I think one of the big selling points for college hockey is the level of play it offers, and making teams younger just dimishes that. As it stands now, the players that are good enough to come to college as 18-year-old freshman are forced to work harder and become more complete hockey players to fit into the college game, rather than developing bad habits as a top-line superstar.

The main issue College Hockey Inc., and college hockey in general, will have to deal with when it comes to dealing with the CHL is the CHL waving the false promise of "the fastest route to the NHL" under every decent player's nose, when the odds of that happening are fairly slim. So slim, in fact, that for all but a select few players, the focus should be on just making the NHL, rather than getting their as fast as possible, and a player is much more likely to take his best shot at that at the age of 22-24 than he is at the age of 20. In that case, an extra year in the USHL--which has improved tremendously in recent years--maybe isn't the worst thing for a players future.

The other main selling for college hockey is that for all but the very, very select few who make millions in the NHL, college hockey still offers the ability to earn a four-year degree and pursue a career in minor pro hockey, while the CHL still forces players to choose between getting an education OR a career in minor pro hockey--and as the numbers bear out, you guess which one the kids who've been bred to play hockey the previous four years of their life choose more often.

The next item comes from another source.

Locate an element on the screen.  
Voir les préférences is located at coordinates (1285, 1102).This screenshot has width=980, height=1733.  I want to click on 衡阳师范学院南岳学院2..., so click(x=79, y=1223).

And of course the other problem is that I'm not quite sure how you mandate something like that. It's something teams do because it makes their team better. It's a shame to lose out on some of those kids, but the quality of play in college hockey is still outstanding, and it's still sending more and more kids to the pros without them, so I don't think it's worth cheapening the quality of the game.

Oh yeah, and he said junior leagues like the USHL should start taking more 16 and 17 year olds. Somebody in Minnesota-likely a high school coach--just had their head explode.


Kelly said he'd like to see more exempted games to make the schedule a little longer, but that it would be a really tough sell with the NCAA, which kind of goes along with my theory in regards to the WCHA tournament that it's pretty unlikely that the NCAA would be willing to stretch the season out any longer.

He also had an interesting idea about more showcase games including events at big name venues like Madison Square Garden, the Air Canada Center(College hockey and Allen's Pub? I'm in.), outdoor games, and traveling international teams.

All interesting ideas that maybe won't make a ton of impact, but should help increase the visibility of the game, and honestly, things like this are probably where College Hockey Inc. can make the most progress. As much as people talk about expansion, or other sweeping changes, there's some major limiting factors standing in the way of those things happening. Starting small is likely the only place real progress is going to be made.